* _Assignment_
Reproduce, exactly and in full, only the lines below from the one containing "Nákupem na našem" through the one containing "Podle zákona o".

* _Data for the task_
= Beginning of Section =

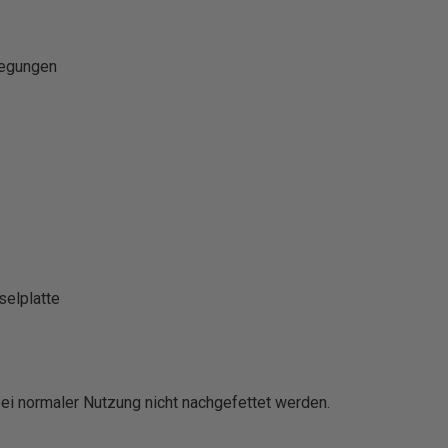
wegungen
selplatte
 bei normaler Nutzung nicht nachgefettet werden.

= End of Section =
= Beginning of Section =

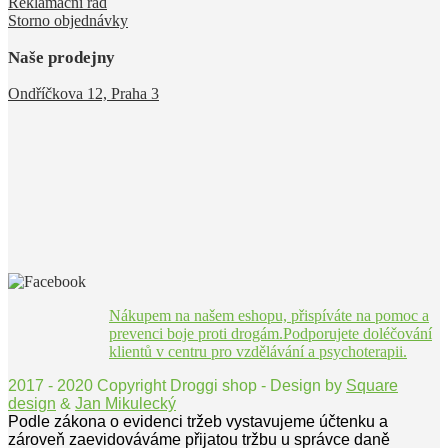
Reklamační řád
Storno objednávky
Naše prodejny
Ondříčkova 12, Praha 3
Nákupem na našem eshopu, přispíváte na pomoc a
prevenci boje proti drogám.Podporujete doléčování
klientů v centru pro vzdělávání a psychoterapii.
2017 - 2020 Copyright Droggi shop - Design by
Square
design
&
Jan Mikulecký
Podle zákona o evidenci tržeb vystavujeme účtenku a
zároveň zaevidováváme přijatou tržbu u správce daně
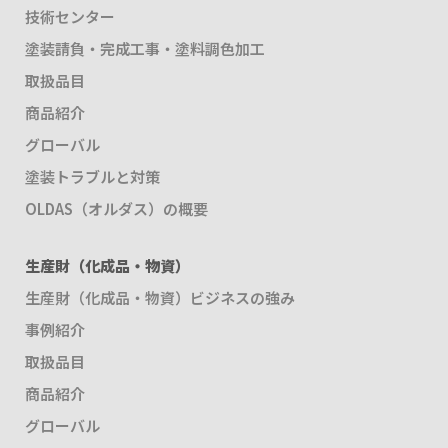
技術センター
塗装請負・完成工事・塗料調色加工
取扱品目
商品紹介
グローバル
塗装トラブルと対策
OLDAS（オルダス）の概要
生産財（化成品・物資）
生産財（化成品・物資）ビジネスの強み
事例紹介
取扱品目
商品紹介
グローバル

= End of Section =

* _Answer below_
Nákupem na našem eshopu, přispíváte na pomoc a
prevenci boje proti drogám.Podporujete doléčování
klientů v centru pro vzdělávání a psychoterapii.
2017 - 2020 Copyright Droggi shop - Design by
Square
design
&
Jan Mikulecký
Podle zákona o evidenci tržeb vystavujeme účtenku a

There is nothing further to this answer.